Dalam kesempatan tersebut, Bupati Sidoarjo menginstruksikan BPBD Sidoarjo untuk segera menetapkan status tanggap darurat bencana di Desa Kedungbanteng. Ia meminta agar posko pelayanan segera didirikan di lokasi terdampak.
“Kita akan perintahkan posko kesehatan dan dapur umum berdiri di sini,” tegasnya.
Selain itu, layanan kebutuhan air bersih serta dukungan logistik untuk warga yang terisolasi banjir juga diwajibkan segera tersedia. Pemerintah ingin memastikan seluruh warga terdampak mendapatkan perlindungan, perhatian, dan bantuan secara cepat dan menyeluruh.
Bupati Subandi juga memaparkan rencana jangka panjang Pemerintah Kabupaten Sidoarjo dalam memperkuat infrastruktur pengendalian banjir, di antaranya pembangunan embung penampung air hujan di wilayah Tanggulangin.
“Nantinya rencana pembangunan embung tidak hanya dilakukan di Kecamatan Tanggulangin. Saat ini progres pembangunan embung sudah dilakukan di Kecamatan Waru. Ada 12 hektar lahan yang telah disiapkan,” terangnya.
Selain di Waru, embung kedua juga akan dibangun di Kecamatan Kota, dengan anggaran yang telah disiapkan dan menunggu proses pembebasan lahan. Tanggulangin menjadi lokasi prioritas berikutnya, namun Bupati menegaskan pembangunan harus berdasarkan kajian yang matang.
“Pembangunan yang kedua di Kecamatan Kota, anggarannya sudah kita siapkan, tinggal pembebasan lahan. Nanti juga ada di Tanggulangin, namun terlebih dahulu ada kajian. Jangan sampai setelah dibangun tidak ada manfaatnya,” tegas beliau.
Dalam setiap langkah, Bupati Subandi kembali menekankan bahwa pemerintah hadir sebagai pemegang amanah rakyat. Ia mengajak seluruh elemen masyarakat, OPD, relawan, hingga akademisi untuk bergotong royong mencari solusi terbaik.
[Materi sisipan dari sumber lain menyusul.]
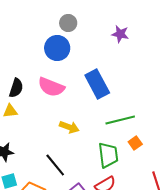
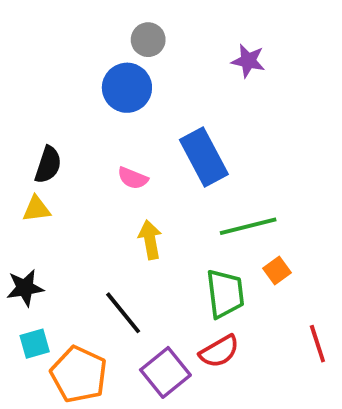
pink semicircle: (51, 87) -> (133, 178), moved, size x0.6
yellow arrow: (69, 127) -> (150, 240), turned -120

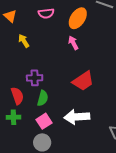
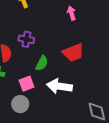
green semicircle: (43, 98) -> (42, 63), moved

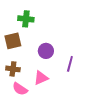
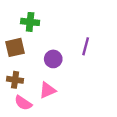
purple line: (70, 64) -> (86, 46), moved

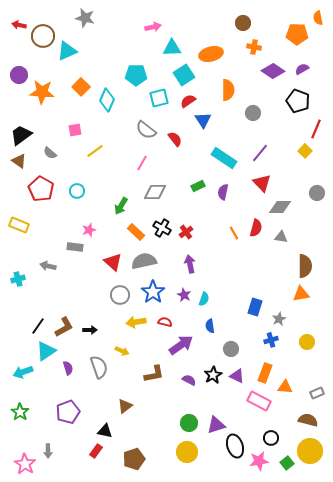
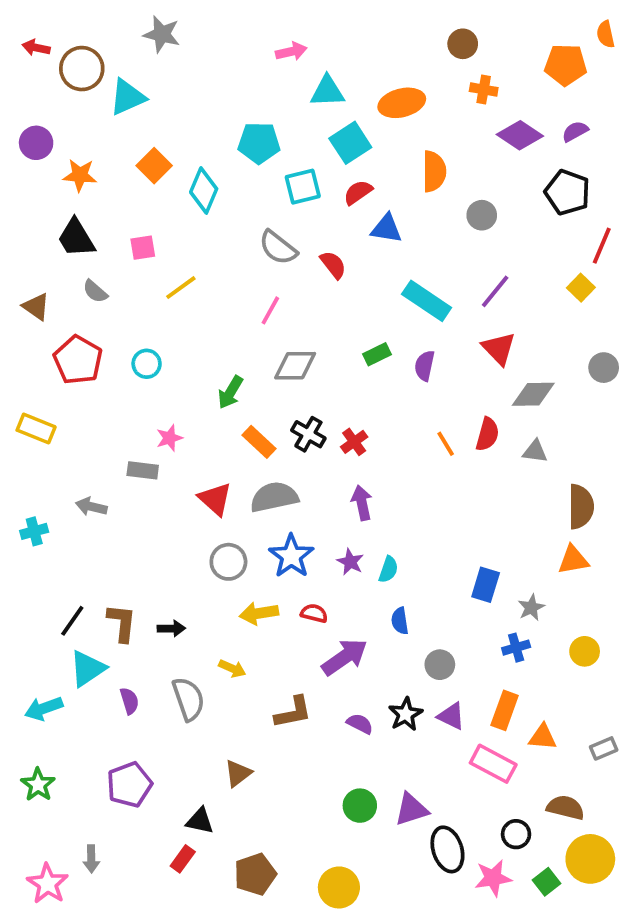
orange star: (42, 92) -> (80, 175), size x0.7
blue triangle: (203, 120) -> (387, 229), turned -48
black trapezoid: (21, 135) -> (76, 238), moved, turned -85
brown L-shape: (64, 327) -> (122, 623), turned -55
brown semicircle: (308, 420) -> (566, 808), moved
yellow circle: (187, 452) -> (339, 887), moved

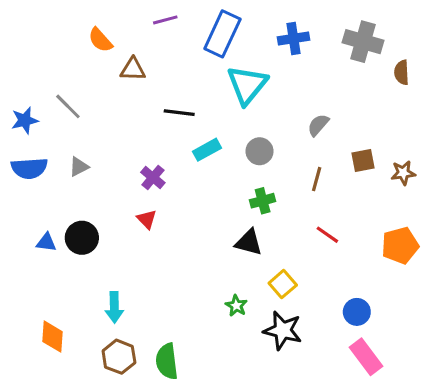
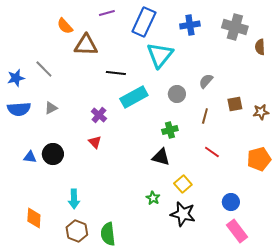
brown triangle: (133, 69) -> (86, 45), size x1.4
cyan rectangle: (207, 150) -> (134, 97), size x1.5
gray circle: (260, 151) -> (177, 94), moved

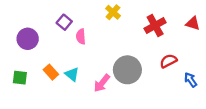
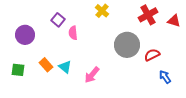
red cross: (155, 25) -> (148, 15), moved
gray circle: (127, 70) -> (127, 45), moved
blue arrow: (191, 80) -> (165, 77), moved

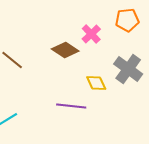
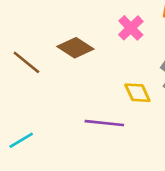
brown diamond: (65, 50) -> (75, 48), moved

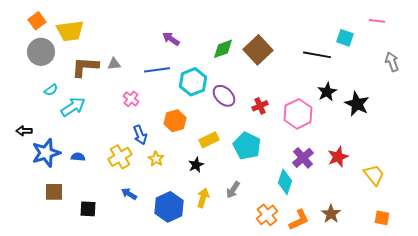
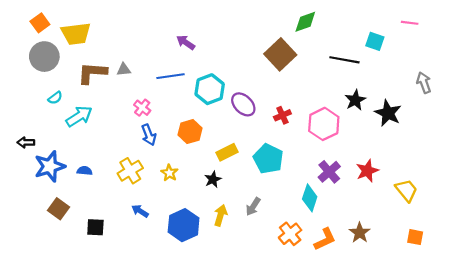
green diamond: (223, 49) -> (305, 22), moved
gray arrow: (392, 62) -> (424, 83), moved
blue arrow: (140, 135) -> (149, 135), moved
brown square: (54, 192) -> (58, 209), turned 36

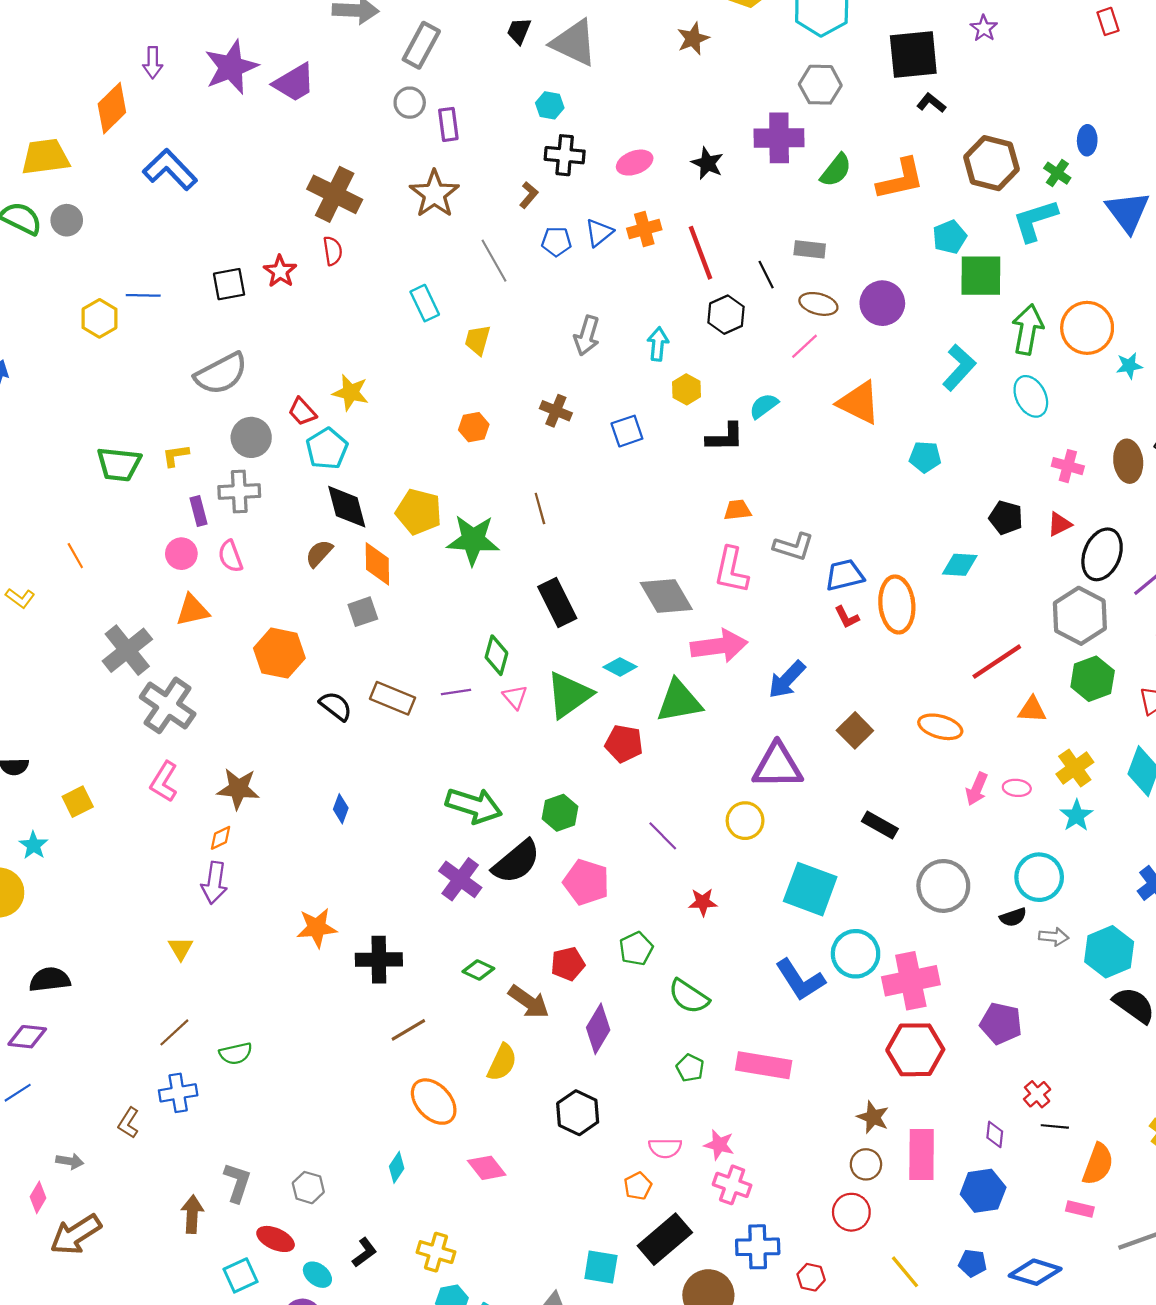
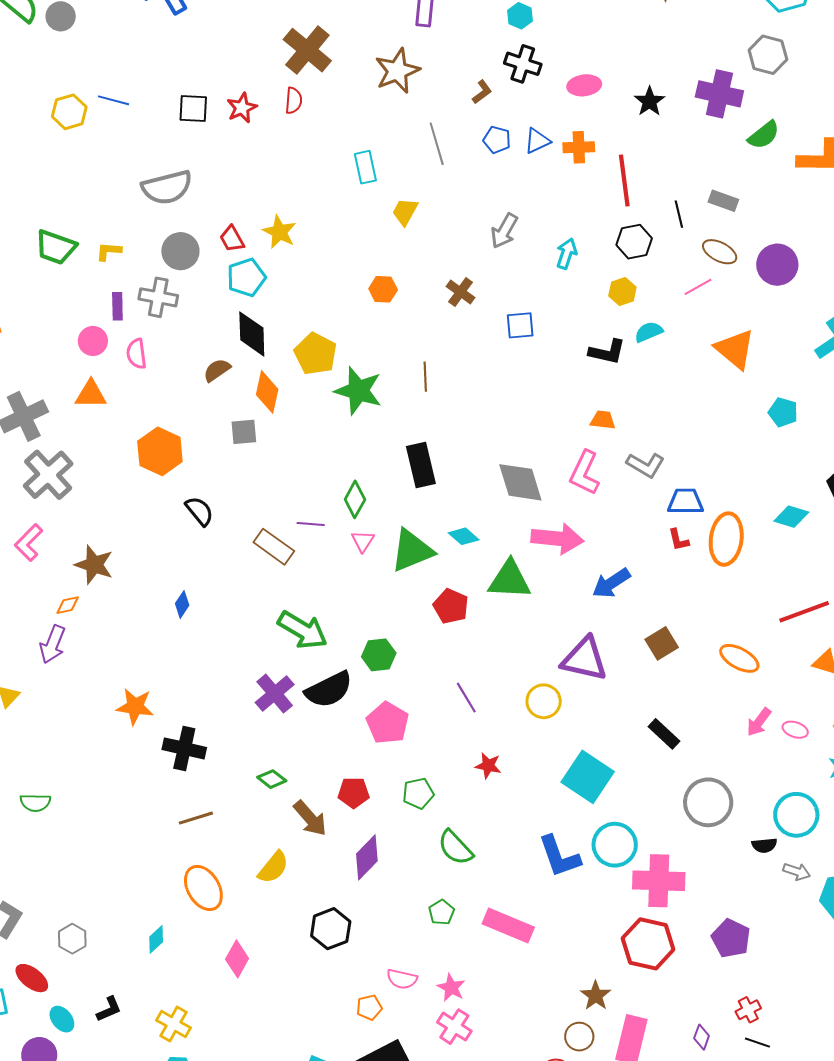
yellow hexagon: (686, 389) -> (622, 291), moved
brown rectangle: (393, 698) -> (274, 547), moved
pink diamond: (487, 1168) -> (237, 959), turned 54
Bupati juga memberikan dukungan moral kepada warga yang terdampak, terutama anak-anak sekolah yang proses belajarnya terhambat akibat banjir. Pemerintah memastikan bahwa setiap kebijakan dan upaya dilakukan demi keselamatan, ketenangan, dan kenyamanan warga. Red (ark/ynr).